- _Requirement_: Return all of the entries word for word, but omit the pictures they contain.

++++++

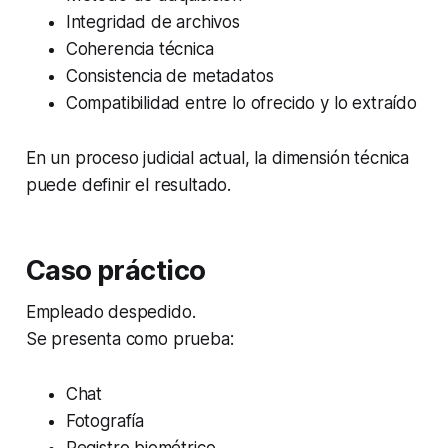
Integridad de archivos
Coherencia técnica
Consistencia de metadatos
Compatibilidad entre lo ofrecido y lo extraído
En un proceso judicial actual, la dimensión técnica
puede definir el resultado.
Caso práctico
Empleado despedido.
Se presenta como prueba:
Chat
Fotografía
Registro biométrico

++++++

- _Output of the exercise_:
Integridad de archivos
Coherencia técnica
Consistencia de metadatos
Compatibilidad entre lo ofrecido y lo extraído
En un proceso judicial actual, la dimensión técnica
puede definir el resultado.
Caso práctico
Empleado despedido.
Se presenta como prueba:
Chat
Fotografía
Registro biométrico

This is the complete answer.